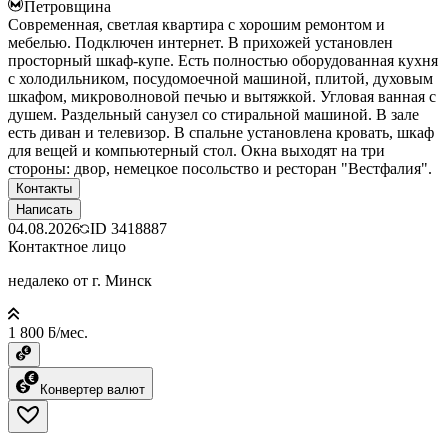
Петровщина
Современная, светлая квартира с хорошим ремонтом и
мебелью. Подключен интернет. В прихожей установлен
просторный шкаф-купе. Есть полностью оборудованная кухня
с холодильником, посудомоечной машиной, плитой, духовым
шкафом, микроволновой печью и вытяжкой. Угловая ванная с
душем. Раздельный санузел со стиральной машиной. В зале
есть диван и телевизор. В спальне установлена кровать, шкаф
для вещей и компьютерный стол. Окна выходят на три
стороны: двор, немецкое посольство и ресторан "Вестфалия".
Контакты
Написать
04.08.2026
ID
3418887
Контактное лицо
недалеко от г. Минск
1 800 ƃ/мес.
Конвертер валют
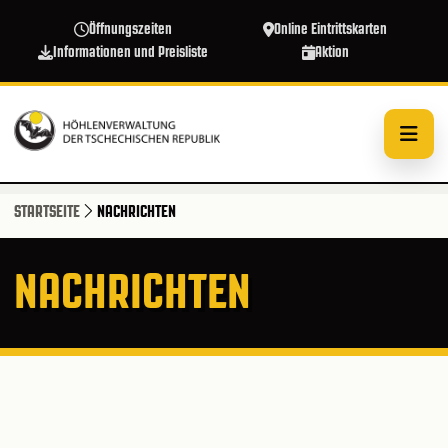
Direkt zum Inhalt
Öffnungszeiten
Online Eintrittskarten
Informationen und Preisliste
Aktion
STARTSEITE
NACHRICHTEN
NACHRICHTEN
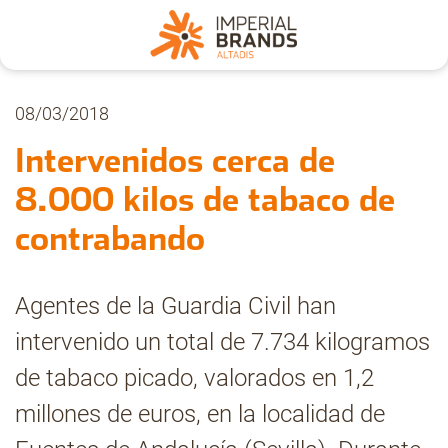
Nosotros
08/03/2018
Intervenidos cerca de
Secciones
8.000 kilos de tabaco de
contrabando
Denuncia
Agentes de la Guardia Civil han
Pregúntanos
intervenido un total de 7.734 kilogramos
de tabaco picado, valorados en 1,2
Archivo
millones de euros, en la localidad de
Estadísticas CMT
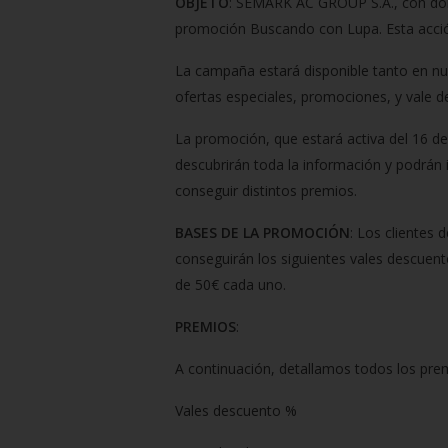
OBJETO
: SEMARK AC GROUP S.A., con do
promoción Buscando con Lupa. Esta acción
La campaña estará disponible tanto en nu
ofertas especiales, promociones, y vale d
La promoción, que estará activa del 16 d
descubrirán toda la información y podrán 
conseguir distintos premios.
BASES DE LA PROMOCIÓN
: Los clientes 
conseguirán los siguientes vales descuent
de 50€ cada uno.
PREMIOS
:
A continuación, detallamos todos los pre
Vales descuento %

==

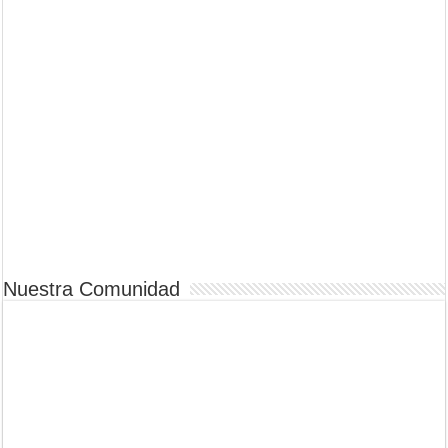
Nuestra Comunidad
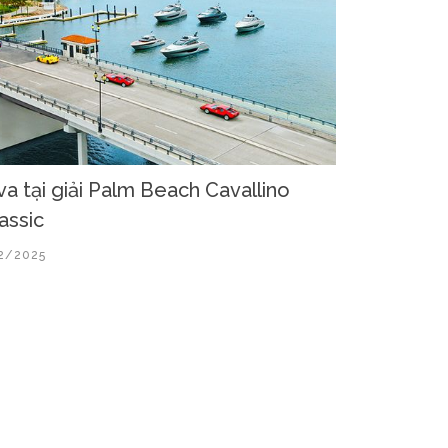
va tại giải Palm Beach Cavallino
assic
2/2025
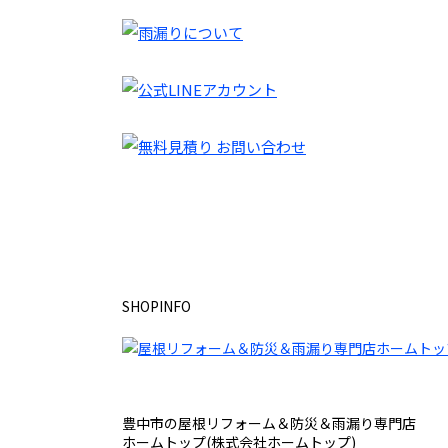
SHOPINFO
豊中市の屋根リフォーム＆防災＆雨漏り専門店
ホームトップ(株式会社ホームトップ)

- _Instructions for the task_: Write out exactly the run of lines above that starts at the line containing "de tabaco picado, valorados en 1,2" and ends at the line containing "conseguirán los siguientes vales descuent". Include both, and leave the pictures out.

- _Answer to this exercise_:
de tabaco picado, valorados en 1,2
Archivo
millones de euros, en la localidad de
Estadísticas CMT
OBJETO
: SEMARK AC GROUP S.A., con do
promoción Buscando con Lupa. Esta acción
La campaña estará disponible tanto en nu
ofertas especiales, promociones, y vale d
La promoción, que estará activa del 16 d
descubrirán toda la información y podrán 
conseguir distintos premios.
BASES DE LA PROMOCIÓN
: Los clientes 
conseguirán los siguientes vales descuent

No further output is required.